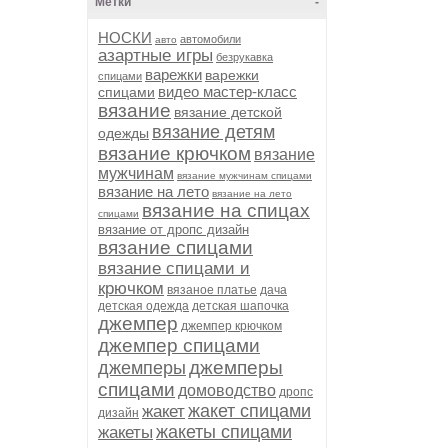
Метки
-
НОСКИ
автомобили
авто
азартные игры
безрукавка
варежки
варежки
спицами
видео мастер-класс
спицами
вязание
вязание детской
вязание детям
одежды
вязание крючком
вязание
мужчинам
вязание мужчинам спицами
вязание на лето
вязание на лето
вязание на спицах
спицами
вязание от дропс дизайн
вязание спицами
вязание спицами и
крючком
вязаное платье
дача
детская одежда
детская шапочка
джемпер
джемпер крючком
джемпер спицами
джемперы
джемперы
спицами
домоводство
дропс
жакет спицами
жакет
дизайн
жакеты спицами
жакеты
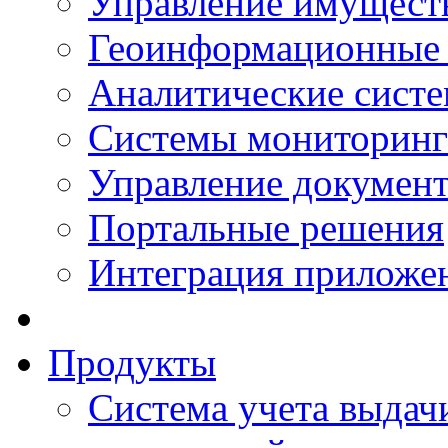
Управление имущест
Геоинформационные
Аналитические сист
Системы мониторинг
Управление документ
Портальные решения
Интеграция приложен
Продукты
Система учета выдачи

◆ ◆ ◆ ◆ ◆

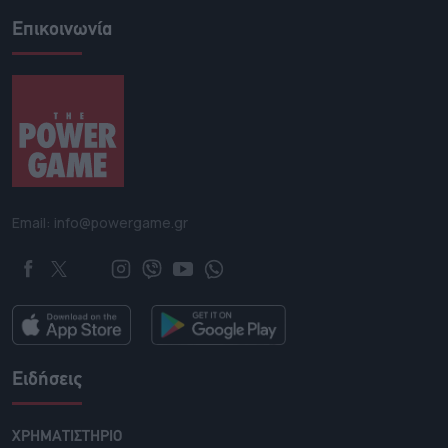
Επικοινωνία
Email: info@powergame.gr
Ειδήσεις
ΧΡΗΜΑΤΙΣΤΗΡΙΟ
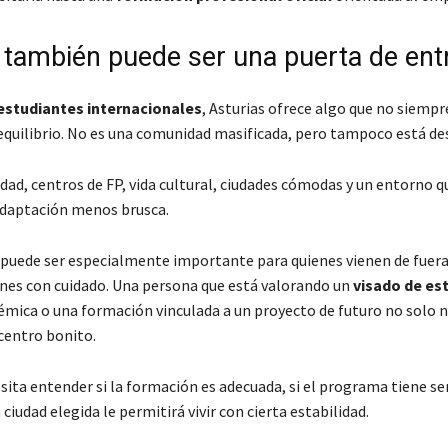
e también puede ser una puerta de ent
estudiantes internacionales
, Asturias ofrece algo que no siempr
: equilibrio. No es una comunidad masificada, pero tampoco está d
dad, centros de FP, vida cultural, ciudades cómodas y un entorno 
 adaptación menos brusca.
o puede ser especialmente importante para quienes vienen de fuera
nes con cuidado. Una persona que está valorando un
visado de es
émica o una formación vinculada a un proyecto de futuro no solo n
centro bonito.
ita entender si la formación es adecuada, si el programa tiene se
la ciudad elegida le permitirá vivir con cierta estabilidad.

◆ ◆ ◆ ◆ ◆

What to work on:
Give only the lines from the one holding "Управление имущест" through the one holding "Система учета выдачи", each restated exactly as it appears above.

Your solution:
Управление имущест
Геоинформационные
Аналитические сист
Системы мониторинг
Управление документ
Портальные решения
Интеграция приложен
Продукты
Система учета выдачи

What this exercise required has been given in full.